**Requirement**
Can you restate the records below word for word?

**Material for the task**
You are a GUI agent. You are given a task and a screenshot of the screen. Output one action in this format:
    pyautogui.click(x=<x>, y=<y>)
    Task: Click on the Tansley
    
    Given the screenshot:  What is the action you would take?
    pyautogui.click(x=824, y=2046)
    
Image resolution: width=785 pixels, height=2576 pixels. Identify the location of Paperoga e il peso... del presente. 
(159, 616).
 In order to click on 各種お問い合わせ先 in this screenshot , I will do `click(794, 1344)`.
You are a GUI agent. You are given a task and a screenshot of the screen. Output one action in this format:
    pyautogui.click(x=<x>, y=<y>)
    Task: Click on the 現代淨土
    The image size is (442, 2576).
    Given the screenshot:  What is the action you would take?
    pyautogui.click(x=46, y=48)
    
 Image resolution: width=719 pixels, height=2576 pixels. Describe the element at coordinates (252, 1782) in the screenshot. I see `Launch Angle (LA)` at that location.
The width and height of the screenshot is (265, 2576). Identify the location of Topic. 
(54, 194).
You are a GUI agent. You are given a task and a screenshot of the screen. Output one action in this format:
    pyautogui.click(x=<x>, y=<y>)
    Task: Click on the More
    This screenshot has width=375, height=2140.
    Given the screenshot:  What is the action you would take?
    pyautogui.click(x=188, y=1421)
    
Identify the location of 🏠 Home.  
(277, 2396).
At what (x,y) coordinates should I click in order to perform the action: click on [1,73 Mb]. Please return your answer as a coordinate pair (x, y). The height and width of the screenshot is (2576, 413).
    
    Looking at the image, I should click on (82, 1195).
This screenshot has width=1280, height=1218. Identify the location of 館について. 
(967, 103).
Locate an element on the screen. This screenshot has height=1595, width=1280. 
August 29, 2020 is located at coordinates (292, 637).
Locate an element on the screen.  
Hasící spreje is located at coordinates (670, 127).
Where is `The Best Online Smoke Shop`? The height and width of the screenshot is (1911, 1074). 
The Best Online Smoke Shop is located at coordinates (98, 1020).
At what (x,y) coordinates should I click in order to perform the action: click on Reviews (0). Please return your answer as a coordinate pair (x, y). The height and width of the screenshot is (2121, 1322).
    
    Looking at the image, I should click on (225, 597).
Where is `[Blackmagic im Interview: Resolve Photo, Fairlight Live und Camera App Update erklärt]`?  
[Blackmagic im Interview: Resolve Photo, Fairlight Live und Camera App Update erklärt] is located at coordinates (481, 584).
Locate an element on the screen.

**Written reply**
You are a GUI agent. You are given a task and a screenshot of the screen. Output one action in this format:
    pyautogui.click(x=<x>, y=<y>)
    Task: Click on the Tansley
    
    Given the screenshot:  What is the action you would take?
    pyautogui.click(x=824, y=2046)
    
Image resolution: width=785 pixels, height=2576 pixels. Identify the location of Paperoga e il peso... del presente. 
(159, 616).
 In order to click on 各種お問い合わせ先 in this screenshot , I will do `click(794, 1344)`.
You are a GUI agent. You are given a task and a screenshot of the screen. Output one action in this format:
    pyautogui.click(x=<x>, y=<y>)
    Task: Click on the 現代淨土
    The image size is (442, 2576).
    Given the screenshot:  What is the action you would take?
    pyautogui.click(x=46, y=48)
    
 Image resolution: width=719 pixels, height=2576 pixels. Describe the element at coordinates (252, 1782) in the screenshot. I see `Launch Angle (LA)` at that location.
The width and height of the screenshot is (265, 2576). Identify the location of Topic. 
(54, 194).
You are a GUI agent. You are given a task and a screenshot of the screen. Output one action in this format:
    pyautogui.click(x=<x>, y=<y>)
    Task: Click on the More
    This screenshot has width=375, height=2140.
    Given the screenshot:  What is the action you would take?
    pyautogui.click(x=188, y=1421)
    
Identify the location of 🏠 Home.  
(277, 2396).
At what (x,y) coordinates should I click in order to perform the action: click on [1,73 Mb]. Please return your answer as a coordinate pair (x, y). The height and width of the screenshot is (2576, 413).
    
    Looking at the image, I should click on (82, 1195).
This screenshot has width=1280, height=1218. Identify the location of 館について. 
(967, 103).
Locate an element on the screen. This screenshot has height=1595, width=1280. 
August 29, 2020 is located at coordinates (292, 637).
Locate an element on the screen.  
Hasící spreje is located at coordinates (670, 127).
Where is `The Best Online Smoke Shop`? The height and width of the screenshot is (1911, 1074). 
The Best Online Smoke Shop is located at coordinates (98, 1020).
At what (x,y) coordinates should I click in order to perform the action: click on Reviews (0). Please return your answer as a coordinate pair (x, y). The height and width of the screenshot is (2121, 1322).
    
    Looking at the image, I should click on (225, 597).
Where is `[Blackmagic im Interview: Resolve Photo, Fairlight Live und Camera App Update erklärt]`?  
[Blackmagic im Interview: Resolve Photo, Fairlight Live und Camera App Update erklärt] is located at coordinates (481, 584).
Locate an element on the screen.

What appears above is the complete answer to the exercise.